About this exercise
Start at the top of the records and, please, print each line exactly through the line that contains "Recibí ofertas y promociones", leaving out all pictures.

Stored data entries
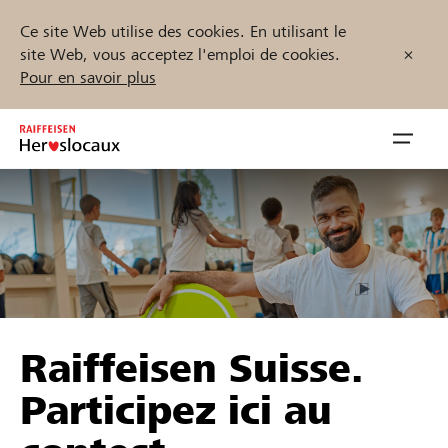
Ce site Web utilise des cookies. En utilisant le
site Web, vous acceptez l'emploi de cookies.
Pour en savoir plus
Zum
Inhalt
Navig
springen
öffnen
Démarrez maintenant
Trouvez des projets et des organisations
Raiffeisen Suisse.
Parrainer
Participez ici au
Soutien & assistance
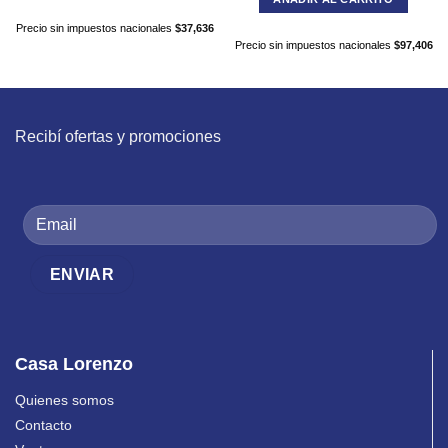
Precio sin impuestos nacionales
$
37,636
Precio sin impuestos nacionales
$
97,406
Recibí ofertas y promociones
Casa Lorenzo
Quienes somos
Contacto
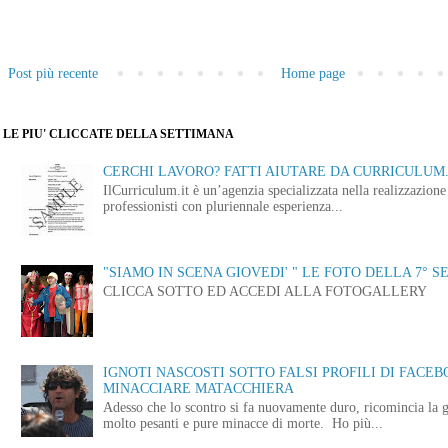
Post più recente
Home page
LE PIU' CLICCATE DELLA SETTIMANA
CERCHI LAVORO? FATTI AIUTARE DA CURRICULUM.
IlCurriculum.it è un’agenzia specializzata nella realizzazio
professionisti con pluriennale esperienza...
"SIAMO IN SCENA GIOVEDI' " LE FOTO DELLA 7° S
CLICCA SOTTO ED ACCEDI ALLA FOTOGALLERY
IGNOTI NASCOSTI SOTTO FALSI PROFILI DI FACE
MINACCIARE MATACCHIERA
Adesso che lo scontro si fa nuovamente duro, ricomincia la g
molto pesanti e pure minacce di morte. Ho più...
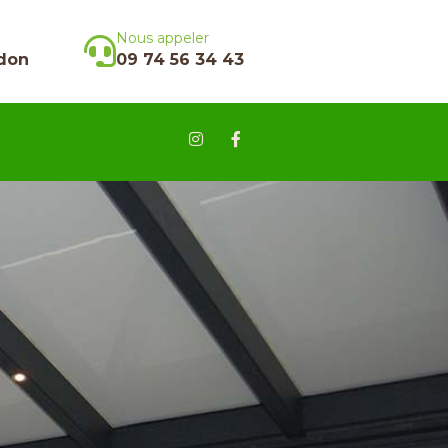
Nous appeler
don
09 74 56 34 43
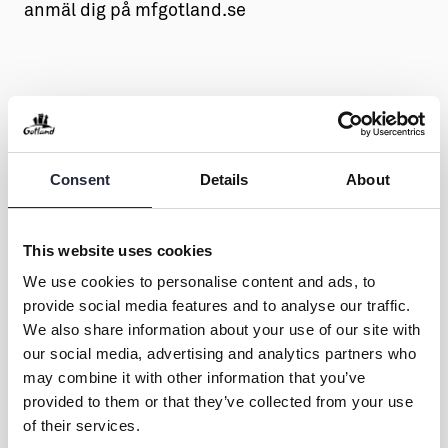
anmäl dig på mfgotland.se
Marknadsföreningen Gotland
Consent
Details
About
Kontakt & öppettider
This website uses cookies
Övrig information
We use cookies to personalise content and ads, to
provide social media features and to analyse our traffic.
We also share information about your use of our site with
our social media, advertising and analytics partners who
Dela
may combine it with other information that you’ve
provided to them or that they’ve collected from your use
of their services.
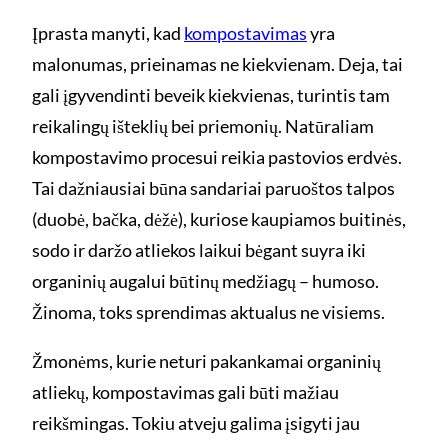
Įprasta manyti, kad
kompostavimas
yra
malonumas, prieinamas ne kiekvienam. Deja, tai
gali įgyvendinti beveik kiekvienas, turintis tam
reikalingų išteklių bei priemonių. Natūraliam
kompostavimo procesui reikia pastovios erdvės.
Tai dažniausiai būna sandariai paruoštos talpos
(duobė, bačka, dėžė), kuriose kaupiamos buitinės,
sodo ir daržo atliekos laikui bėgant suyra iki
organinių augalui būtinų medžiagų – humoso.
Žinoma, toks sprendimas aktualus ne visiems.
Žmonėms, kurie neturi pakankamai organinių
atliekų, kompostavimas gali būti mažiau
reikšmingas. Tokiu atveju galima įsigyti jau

Written solution
Ce site Web utilise des cookies. En utilisant le
site Web, vous acceptez l'emploi de cookies.
Pour en savoir plus
Zum
Inhalt
Navig
springen
öffnen
Démarrez maintenant
Trouvez des projets et des organisations
Raiffeisen Suisse.
Parrainer
Participez ici au
Soutien & assistance
Precio sin impuestos nacionales
$
37,636
Precio sin impuestos nacionales
$
97,406
Recibí ofertas y promociones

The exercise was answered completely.